BEGIN
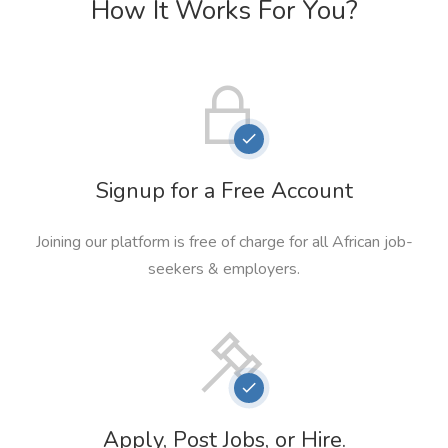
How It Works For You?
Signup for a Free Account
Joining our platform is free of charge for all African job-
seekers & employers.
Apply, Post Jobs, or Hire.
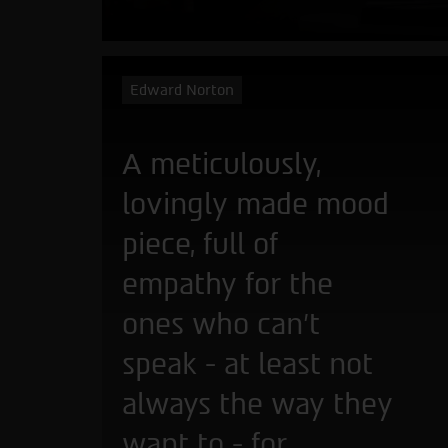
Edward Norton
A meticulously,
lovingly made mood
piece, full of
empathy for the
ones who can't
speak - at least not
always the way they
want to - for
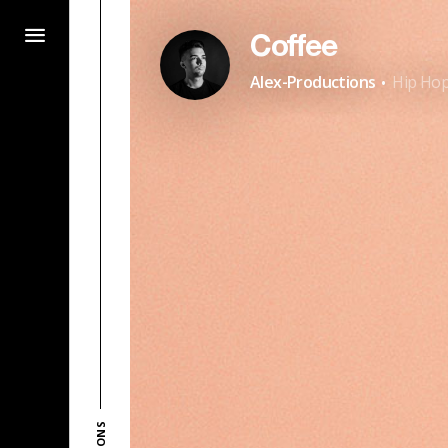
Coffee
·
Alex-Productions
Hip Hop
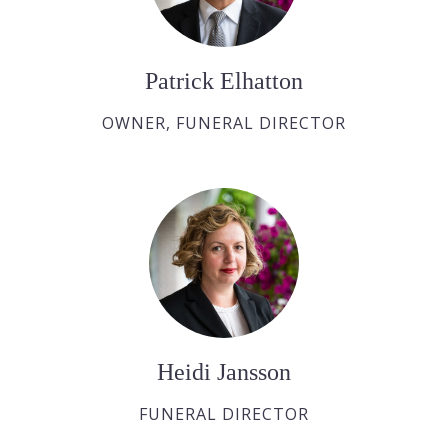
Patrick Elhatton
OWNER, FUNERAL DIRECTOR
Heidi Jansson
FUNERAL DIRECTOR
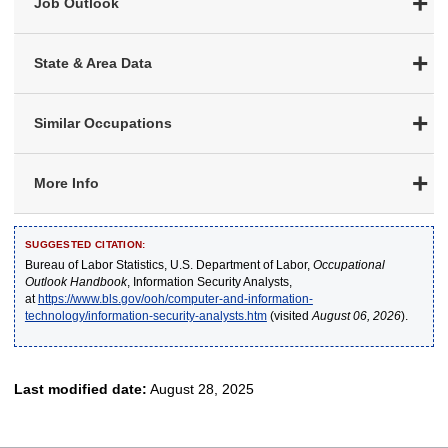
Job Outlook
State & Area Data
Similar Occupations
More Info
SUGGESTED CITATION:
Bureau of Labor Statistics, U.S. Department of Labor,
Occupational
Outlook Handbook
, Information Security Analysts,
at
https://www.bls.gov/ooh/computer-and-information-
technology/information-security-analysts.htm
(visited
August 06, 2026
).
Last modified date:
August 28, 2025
END
BEGIN
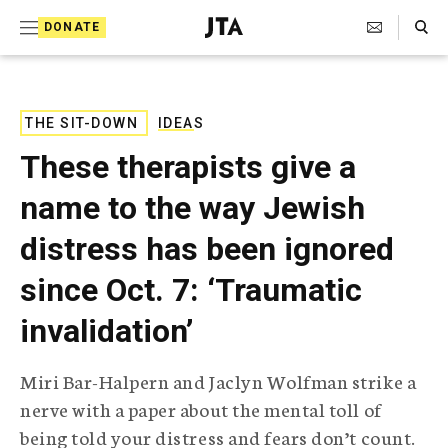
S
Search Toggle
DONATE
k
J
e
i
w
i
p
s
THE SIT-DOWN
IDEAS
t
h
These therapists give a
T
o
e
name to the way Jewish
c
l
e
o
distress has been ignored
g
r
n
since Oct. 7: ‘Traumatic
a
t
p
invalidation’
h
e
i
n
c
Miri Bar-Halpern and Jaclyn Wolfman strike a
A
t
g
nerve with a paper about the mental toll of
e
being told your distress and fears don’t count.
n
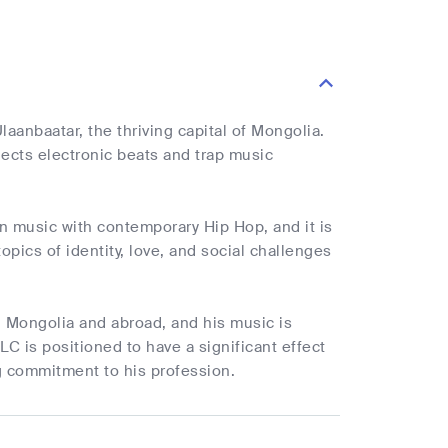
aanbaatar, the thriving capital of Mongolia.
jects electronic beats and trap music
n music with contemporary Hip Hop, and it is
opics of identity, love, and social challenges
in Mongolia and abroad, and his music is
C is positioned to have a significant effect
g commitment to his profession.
END
◆ YOUR TASK ◆
Given the entries above, transcribe exactly the lines from the one holding "THE SIT-DOWN" through the one holding "g commitment to his profession."; pictures do not belong in the transcription.

◆ ANSWER BELOW ◆
THE SIT-DOWN
IDEAS
t
h
These therapists give a
T
o
e
name to the way Jewish
c
l
e
o
distress has been ignored
g
r
n
since Oct. 7: ‘Traumatic
a
t
p
invalidation’
h
e
i
n
c
Miri Bar-Halpern and Jaclyn Wolfman strike a
A
t
g
nerve with a paper about the mental toll of
e
being told your distress and fears don’t count.
n
aanbaatar, the thriving capital of Mongolia.
jects electronic beats and trap music
n music with contemporary Hip Hop, and it is
opics of identity, love, and social challenges
in Mongolia and abroad, and his music is
C is positioned to have a significant effect
g commitment to his profession.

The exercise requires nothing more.